Ho appurato che la prima idea e il primo scritto di Sapkowski sullo Witcher risalgono al 1986, periodo che ben si accorda a un inizio di storia più descrittivo. Dopo la banale scena alla locanda (lui arriva, viene bullizzato perché sì, affetta tutti con spada&incantesimi), il nostro uomo viene portato al cospetto del castellano il quale si lancia in un lunghissimo pippone dove spiega vita morte e miracoli della famiglia del re, della nascita e morte della figlia strega in fasce, di come in questi quattordici anni sia cresciuta nella bara (really? Ma hai presente quanto è grande la bara di un neonato?) e ammazzi cinquecento persone all’anno (il che, considerando la densità di popolazione di un’ambientazione simil-medioevo credibile, doveva tradursi nell’aver fatto tabula rasa per un raggio di parecchi chilometri). In aggiunta, tutti i tentativi di altri strighi e bla bla bla. Insomma, un bello spiegone con tratti di as you know, Bob.

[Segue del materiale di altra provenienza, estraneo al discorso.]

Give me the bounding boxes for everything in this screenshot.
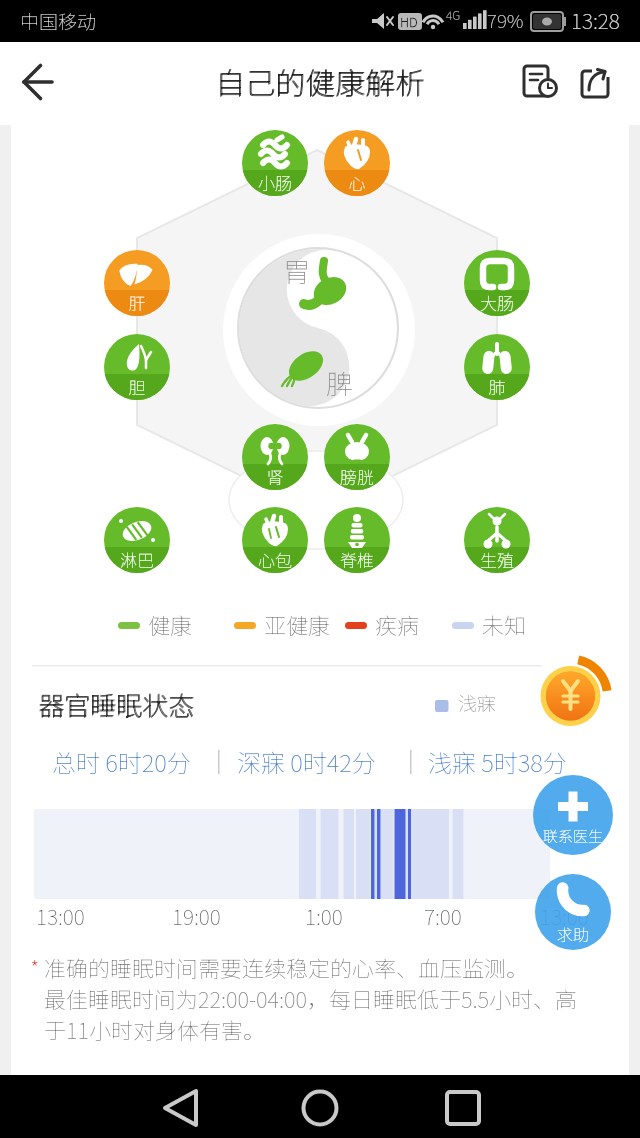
button[interactable] xyxy=(324,130,390,196)
staticText: 健康 xyxy=(148,608,193,640)
staticText: 准确的睡眠时间需要连续稳定的心率、血压监测。 xyxy=(44,951,529,983)
staticText: 中国移动 xyxy=(20,7,97,35)
staticText: 19:00 xyxy=(172,901,221,931)
staticText: 淋巴 xyxy=(104,547,170,572)
button[interactable] xyxy=(464,334,530,400)
staticText: 自己的健康解析 xyxy=(0,60,640,103)
staticText: 浅寐 xyxy=(458,689,497,717)
staticText: 小肠 xyxy=(242,170,308,195)
button[interactable] xyxy=(242,507,308,573)
staticText: 器官睡眠状态 xyxy=(38,685,195,723)
staticText: 器官睡眠状态 xyxy=(38,686,195,724)
button[interactable] xyxy=(515,58,561,104)
staticText: 胃 xyxy=(283,251,310,290)
button[interactable] xyxy=(242,130,308,196)
button[interactable] xyxy=(574,58,618,102)
button[interactable] xyxy=(464,507,530,573)
staticText: 4G xyxy=(446,6,461,23)
button[interactable]: 求助 xyxy=(535,874,611,950)
staticText: 自己的健康解析 xyxy=(0,59,640,102)
staticText: 深寐 0时42分 xyxy=(237,744,376,779)
staticText: 浅寐 5时38分 xyxy=(428,744,567,779)
staticText: 心 xyxy=(324,170,390,195)
staticText: 总时 6时20分 xyxy=(52,744,191,779)
staticText: 生殖 xyxy=(464,547,530,572)
staticText: 亚健康 xyxy=(264,608,331,640)
staticText: 1:00 xyxy=(305,901,343,931)
staticText: 联系医生 xyxy=(533,825,613,847)
staticText: 未知 xyxy=(482,608,527,640)
staticText: 大肠 xyxy=(464,290,530,315)
staticText: 于11小时对身体有害。 xyxy=(44,1013,265,1045)
button[interactable] xyxy=(104,250,170,316)
button[interactable] xyxy=(10,52,66,108)
button[interactable] xyxy=(148,1078,208,1138)
staticText: 最佳睡眠时间为22:00-04:00，每日睡眠低于5.5小时、高 xyxy=(44,982,577,1014)
staticText: 13:00 xyxy=(540,901,589,931)
button[interactable] xyxy=(324,424,390,490)
staticText: 肺 xyxy=(464,374,530,399)
staticText: 肾 xyxy=(242,464,308,489)
staticText: 胆 xyxy=(104,374,170,399)
staticText: 器官睡眠状态 xyxy=(39,685,196,723)
staticText: 13:00 xyxy=(36,901,85,931)
button[interactable]: 联系医生 xyxy=(533,775,613,855)
button[interactable] xyxy=(464,250,530,316)
staticText: 脊椎 xyxy=(324,547,390,572)
staticText: 求助 xyxy=(535,922,611,945)
staticText: 7:00 xyxy=(424,901,462,931)
button[interactable] xyxy=(242,424,308,490)
staticText: 膀胱 xyxy=(324,464,390,489)
staticText: 肝 xyxy=(104,290,170,315)
button[interactable] xyxy=(533,656,611,734)
staticText: 疾病 xyxy=(375,608,420,640)
button[interactable] xyxy=(104,507,170,573)
button[interactable] xyxy=(324,507,390,573)
staticText: 脾 xyxy=(326,363,353,402)
staticText: 自己的健康解析 xyxy=(1,59,640,102)
staticText: * xyxy=(30,951,40,983)
button[interactable] xyxy=(104,334,170,400)
staticText: 79% xyxy=(487,6,524,34)
staticText: 心包 xyxy=(242,547,308,572)
button[interactable] xyxy=(290,1078,350,1138)
button[interactable] xyxy=(432,1078,492,1138)
staticText: HD xyxy=(400,12,418,31)
staticText: 13:28 xyxy=(571,5,620,35)
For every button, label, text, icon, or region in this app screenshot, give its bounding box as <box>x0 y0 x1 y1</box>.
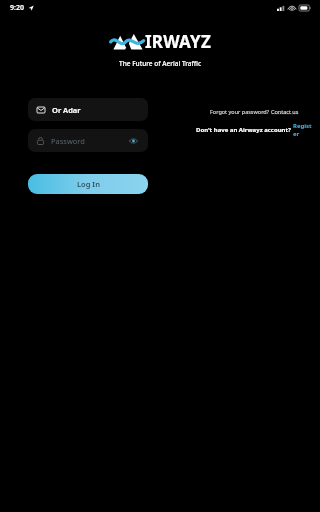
button[interactable]: Log In <box>28 174 148 194</box>
staticText: The Future of Aerial Traffic <box>119 59 202 68</box>
button[interactable]: Or Adar <box>28 98 148 121</box>
button[interactable]: Contact us <box>271 108 299 115</box>
button[interactable]: Register <box>293 122 312 138</box>
staticText: Forgot your password? <box>210 108 271 115</box>
staticText: IRWAYZ <box>145 30 211 53</box>
staticText: Register <box>293 122 312 138</box>
staticText: 9:20 <box>10 3 24 13</box>
staticText: Password <box>51 136 128 146</box>
button[interactable]: Password <box>28 129 148 152</box>
staticText: Log In <box>77 179 100 189</box>
staticText: Or Adar <box>52 105 81 115</box>
staticText: Don't have an Airwayz account? <box>196 126 293 134</box>
button[interactable]: Show password <box>128 135 139 146</box>
staticText: Contact us <box>271 108 299 115</box>
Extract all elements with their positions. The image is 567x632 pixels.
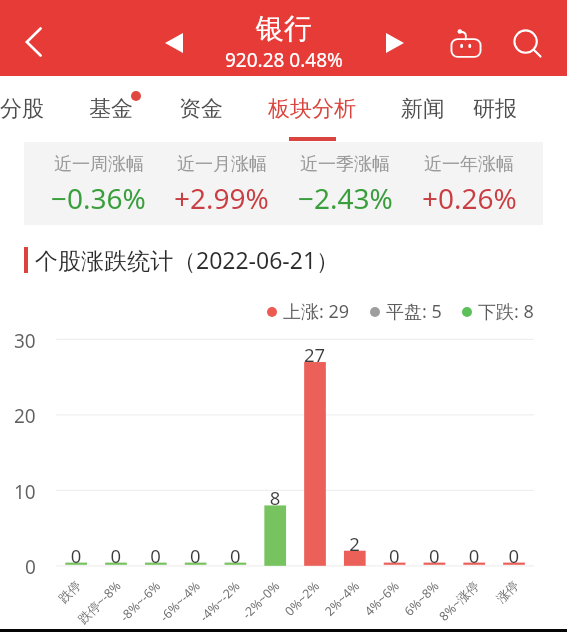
button[interactable]: 研报 (468, 76, 522, 142)
button[interactable]: Search (503, 19, 549, 65)
staticText: +2.99% (174, 179, 269, 217)
staticText: 基金 (89, 95, 133, 123)
button[interactable]: 板块分析 (246, 76, 378, 142)
staticText: 近一月涨幅 (177, 153, 267, 176)
button[interactable]: 资金 (156, 76, 246, 142)
staticText: 近一季涨幅 (300, 153, 390, 176)
staticText: 个股涨跌统计（2022-06-21） (35, 244, 340, 275)
button[interactable]: AI assistant (443, 15, 489, 61)
button[interactable]: Previous sector (153, 21, 197, 65)
button[interactable]: 基金 (66, 76, 156, 142)
staticText: 近一周涨幅 (54, 153, 144, 176)
staticText: 板块分析 (268, 95, 356, 123)
staticText: 新闻 (401, 95, 445, 123)
staticText: 上涨: 29 (283, 299, 350, 324)
button[interactable]: Back (9, 17, 59, 67)
staticText: −2.43% (298, 179, 393, 217)
staticText: −0.36% (51, 179, 146, 217)
button[interactable]: 新闻 (378, 76, 468, 142)
button[interactable]: Next sector (372, 21, 416, 65)
staticText: +0.26% (422, 179, 517, 217)
staticText: 研报 (473, 95, 517, 123)
staticText: 920.28 0.48% (225, 47, 343, 73)
staticText: 成分股 (0, 95, 44, 123)
staticText: 资金 (179, 95, 223, 123)
staticText: 银行 (256, 11, 312, 46)
staticText: 平盘: 5 (386, 299, 442, 324)
button[interactable]: 成分股 (0, 76, 66, 142)
staticText: 近一年涨幅 (424, 153, 514, 176)
staticText: 下跌: 8 (478, 299, 534, 324)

Sorrido al pensiero che se dietro questo titolo non ci fosse stato il nome di Sapkowski, con tutto il battage mediatico e televisivo, avrei chiuso il libro e sarei passata ad altro. Ma qui non conta quello che piace a me, ma quello che piace ai 15 milioni di lettori che lo hanno apprezzato. Merita senz’altro di proseguire la lettura.
In conclusione, continuerò con altri libri famosissimi. Devo dire che è molto interessante immergersi in stili così diversi tra loro e dal proprio.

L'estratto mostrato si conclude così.